Extracted data entries:
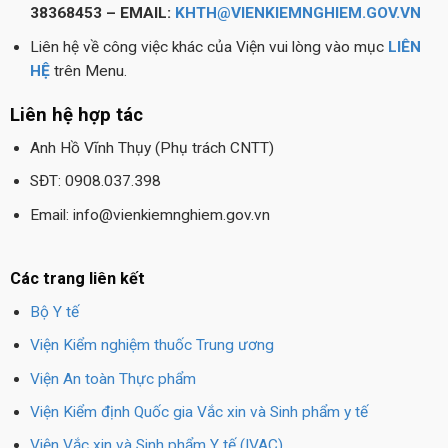
38368453 – EMAIL:
KHTH@VIENKIEMNGHIEM.GOV.VN
Liên hệ về công việc khác của Viện vui lòng vào mục
LIÊN
HỆ
trên Menu.
Liên hệ hợp tác
Anh Hồ Vĩnh Thụy (Phụ trách CNTT)
SĐT: 0908.037.398
Email: info@vienkiemnghiem.gov.vn
Các trang liên kết
Bộ Y tế
Viện Kiểm nghiệm thuốc Trung ương
Viện An toàn Thực phẩm
Viện Kiểm định Quốc gia Vắc xin và Sinh phẩm y tế
Viện Vắc xin và Sinh phẩm Y tế (IVAC)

What the exercise asks:
How many lines in the records above hold the string "Viện"? Only the number is wanted.

Worked solution:
5